An der Nordbahntrasse Trauern, reden, wieder leben

Wuppertal · Am Trauerort in Wuppertal laden Ehrenamtliche wie Irma Drachenberg zum Gespräch ein. Im Sommer wird der schattige Platz an der Nordbahntrasse viel besucht.

Irma Drachenberg am Trauerort.

Foto: Sabine Damaschke

Die Baumgruppe am still gelegten Loher Bahnhof an der Nordbahntrasse hängt voller Trauerkarten. Es ist wieder Zeit, etwas Platz zu schaffen für neue Karten und die Stehle, in der sie liegen, aufzufüllen. An diesem Donnerstag kümmert sich Irma Drachenberg darum. Sie gehört zum Team der ehrenamtliche Trauerbegleiterinnen und -begleiter der vier Wuppertaler Hospizdienste, die regelmäßig Dienst an Wuppertals erstem öffentlichen Trauerort tun.

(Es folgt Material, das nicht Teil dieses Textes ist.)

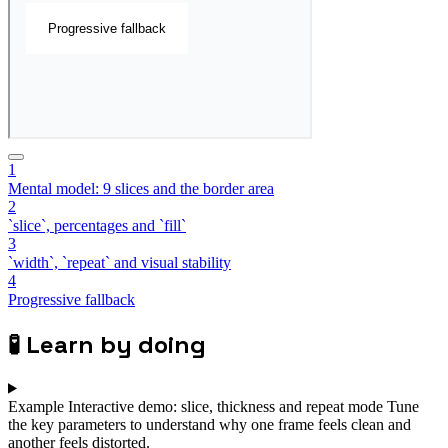
1
Mental model: 9 slices and the border area
2
`slice`, percentages and `fill`
3
`width`, `repeat` and visual stability
4
Progressive fallback
🧪
Learn by doing
Example
Interactive demo: slice, thickness and repeat mode
Tune
the key parameters to understand why one frame feels clean and
another feels distorted.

Die 67-jährige Rentnerin, die sich im Hospizdienst „Die Pusteblume“ der Diakonischen Altenhilfe Wuppertal engagiert, räumt aber nicht nur auf. Sie ist vor allem hier, um mit den Menschen ins Gespräch zu kommen, die diesen Platz zum Innehalten, Erinnern und Trauern nutzen. „Die Karten, die im Baum hängen, sind ein guter Anknüpfungspunkt für ein Gespräch“, sagt sie. Denn wer seine Trauer um einen verstorbenen Angehörigen formuliert habe, bleibe oft noch stehen, um sich die Erinnerungen und Grüße der anderen Kartenschreiberinnen und -schreiber anzusehen.

Raus aus der Isolation

„Es vergeht kein Tag, an dem ich nicht an dich denke“, „Jetzt bist du an einem Ort, wo du keine Schmerzen mehr hast“, „Du bleibst immer in meinem Herzen“: Die tröstenden Worte von Trauernden sind nicht nur auf Deutsch, sondern in vielen anderen Sprachen verfasst – und alle drücken ähnliche Gedanken und Gefühle aus. „Viele, die hier stehen, staunen darüber, wie universell Trauer ist. Sie sind damit nicht alleine, auch, wenn sie sich gerade so fühlen“, sagt Irma Drachenberg. „Der Kartenbaum kann ein Anfang raus aus der Isolation sein, in der sich viele Trauernde befinden.“

Unmittelbar nach dem Tod eines Angehörigen sei das Verständnis bei Freunden und Nachbarn groß, aber nach einiger Zeit gingen sie wieder zum Alltag über und erwarteten das auch von den Trauernden. „Doch Trauer braucht Zeit, die den Menschen in unserer Gesellschaft oft nicht gegeben wird. Viele fühlen sich alleine gelassen und ziehen sich zurück.“

EIne Bank lädt zu Ruhe und Muße ein.

Foto: Sabine Damaschke

Wieder in Kontakt kommen

Am Trauerort, der vor knapp zwei Jahren vor allem auf Initiative des diakonischen Hospizdiensts „Die Pusteblume“ entstanden ist, informiert Irma Drachenberg über die Trauergruppen und Trauerbegleitung, die die Hospizdienste anbieten. Sie weiß aber auch, dass die Hürde, dorthin zu gehen, hoch ist. Das Gespräch am Trauerbaum sieht sie daher als einen ersten Schritt für so manchen Trauernden, sich zu öffnen und wieder in Kontakt zu kommen.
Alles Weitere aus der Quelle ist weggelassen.